What does gcc/clang the command actually do?

It's a driver: it orchestrates the preprocessor, the real compiler (cc1), the assembler (as), and the linker (ld), passing the right flags to each. "The compiler" you invoke is usually the driver conducting a whole toolchain, not a single program.


Tricky / Trap

Question 10

Is bytecode "compiled" or "interpreted"?

Both, in stages. Source is compiled to bytecode ahead of time; the bytecode is then interpreted (and possibly JIT-compiled to native) at run time. CPython compiles to .pyc bytecode and interprets it; the JVM compiles to bytecode and JITs it. The question conflates two different stages.

Question 11

Why can't you fully trust a compiler binary even with its source?

Thompson's Trusting Trust: a compiler can be rigged to inject a backdoor when compiling a target program and to re-inject that logic when compiling itself, so the malicious behavior persists even after recompiling from clean source. The source looks clean; the binary isn't. Diverse double-compilation mitigates it.

Question 12

A flag isn't working as expected. Why might it be a "compiler" misunderstanding?

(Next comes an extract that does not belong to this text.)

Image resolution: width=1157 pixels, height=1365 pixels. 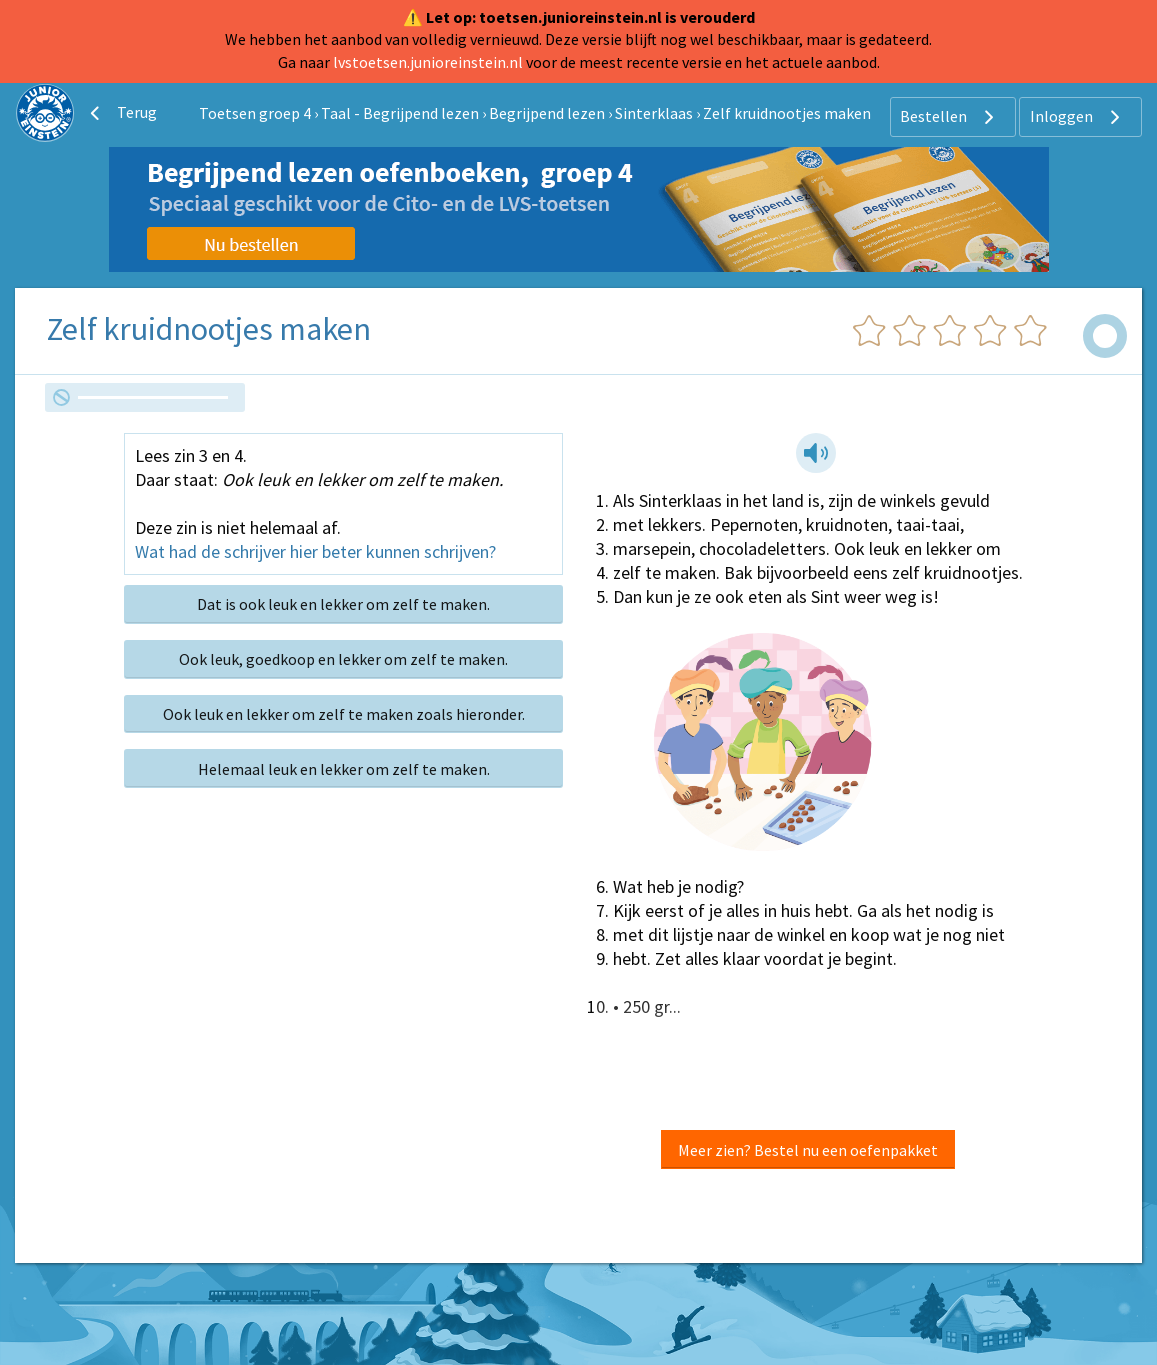 What do you see at coordinates (343, 604) in the screenshot?
I see `Dat is ook leuk en lekker om zelf te maken.` at bounding box center [343, 604].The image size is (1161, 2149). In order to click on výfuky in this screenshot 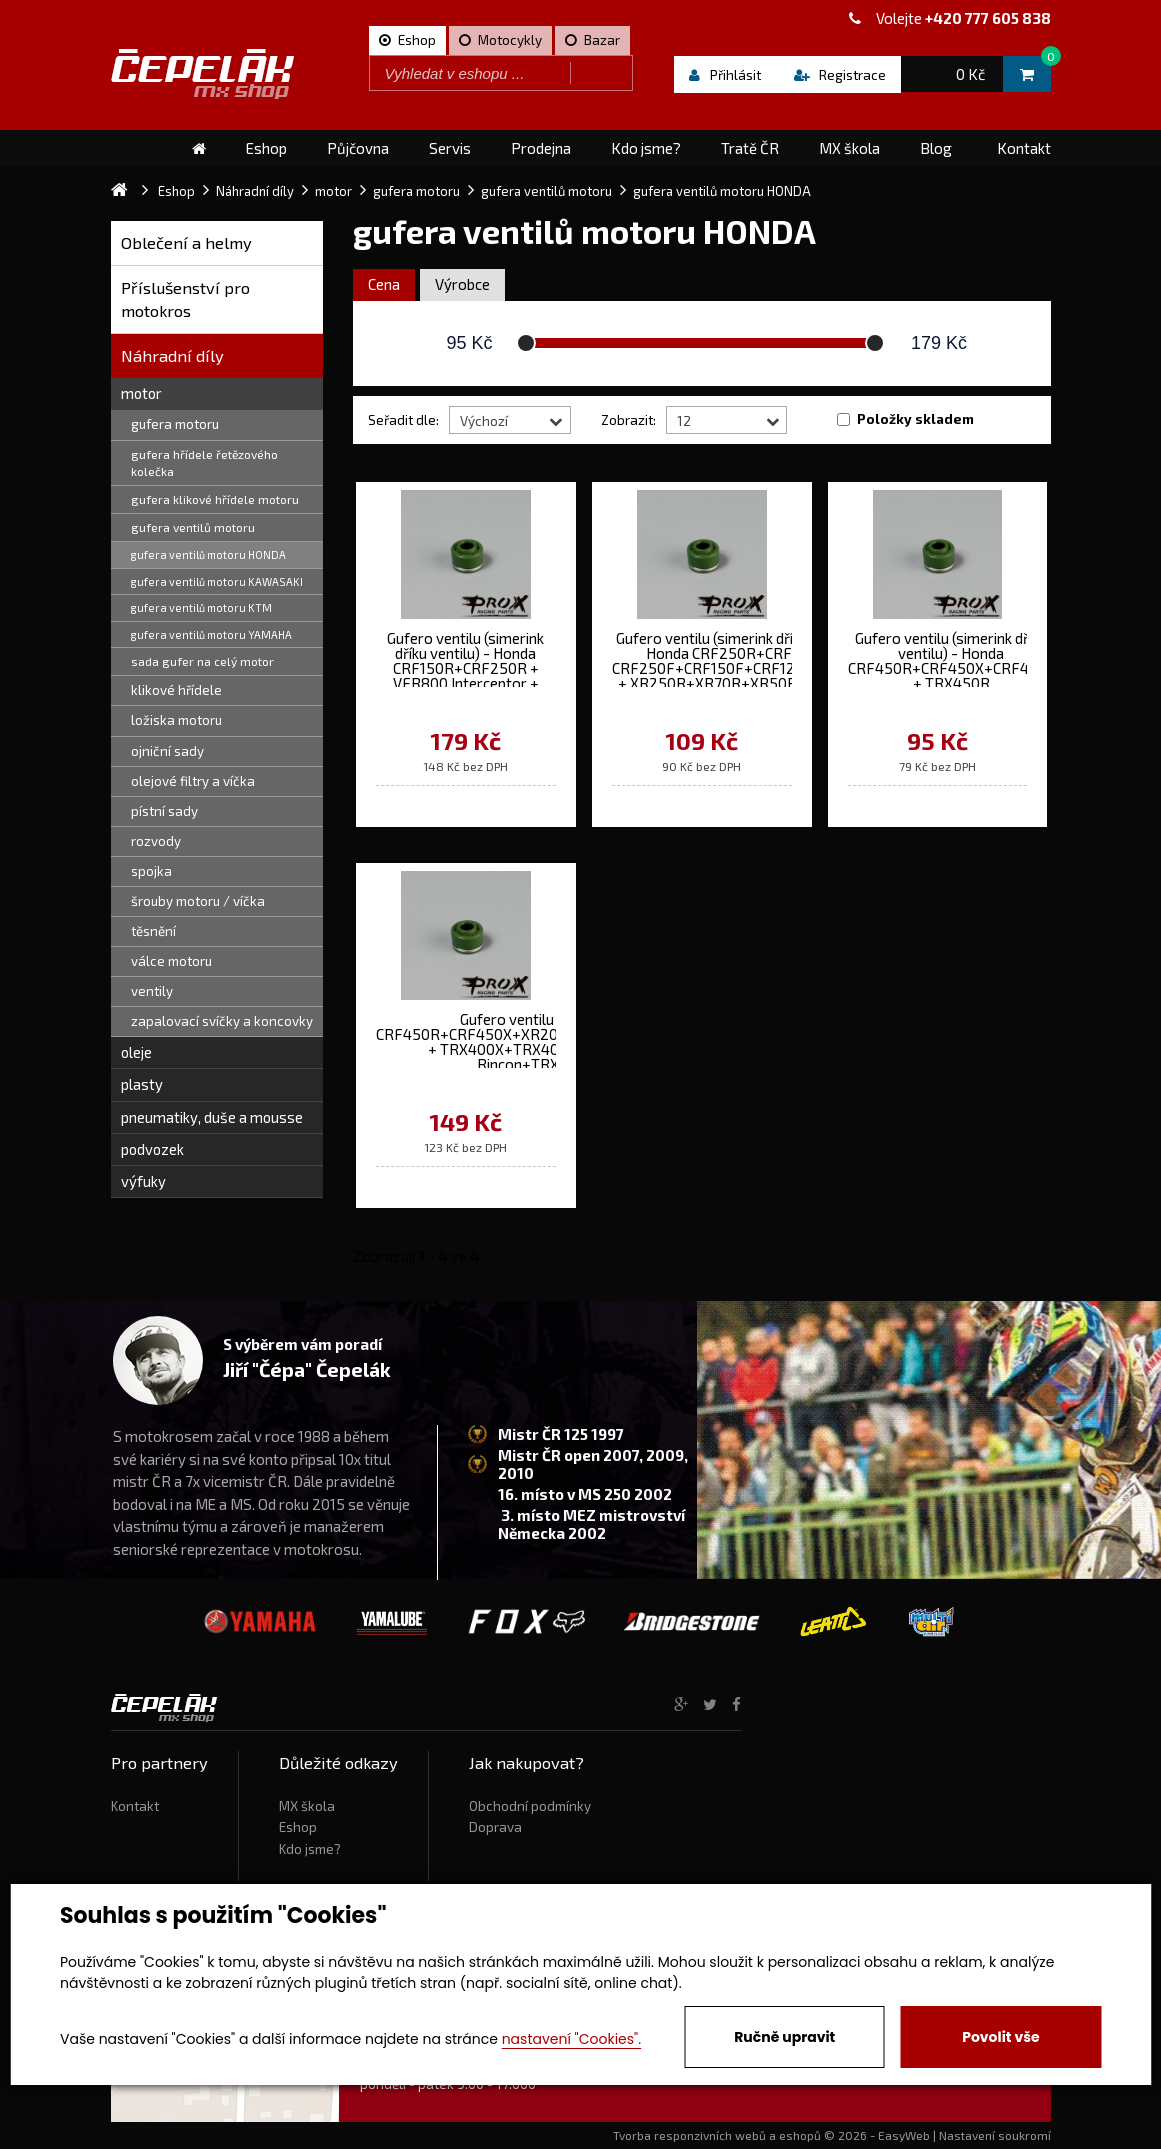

Because the flag may belong to a different toolchain stage — the linker (ld), assembler, or preprocessor — not the compiler proper. The driver routes flags to sub-tools; treating the driver as a monolith hides where the flag actually applies.

Question 13

Build vs host vs target — define them.

Build = the machine where the compiler is built; host = the machine where the compiler runs; target = the machine the compiler emits code for. A normal compiler has host == target; a cross-compiler has host ≠ target; a Canadian cross has all three different. Confusing them breaks cross-compilation.


Design

Question 14

You're building a new language. Reuse LLVM or write your own backend?

Reuse LLVM if you want many targets and strong optimization cheaply (you write only a front end + IR lowering) — accepting LLVM's compile-time cost and coupling. Write your own (or use Cranelift) if compile speed or tight runtime integration (GC safepoints, stacks) dominates, as Go did. Decide from target count, perf-vs-compile-speed, runtime coupling, and team size.

Question 15

Where would you place optimization for (a) a CLI tool, (b) a long-running server, (c) a browser JS engine?

(a) AOT — fast startup, no warmup. (b) Either, but JIT/tiered pays off as peak throughput is amortized over a long run; (c) JIT with tiering and deopt, because the code is delivered as source at runtime and benefits from runtime type profiles. The deployment target and lifetime drive the choice.

Question 16

How would you design the compiler so adding a new target is cheap?

Funnel everything through a stable, target-independent IR and keep all machine-specific logic in a swappable back end (instruction selection, register allocation, scheduling). Then a new target is a new back end against the same IR, and every existing language inherits it — the LLVM model.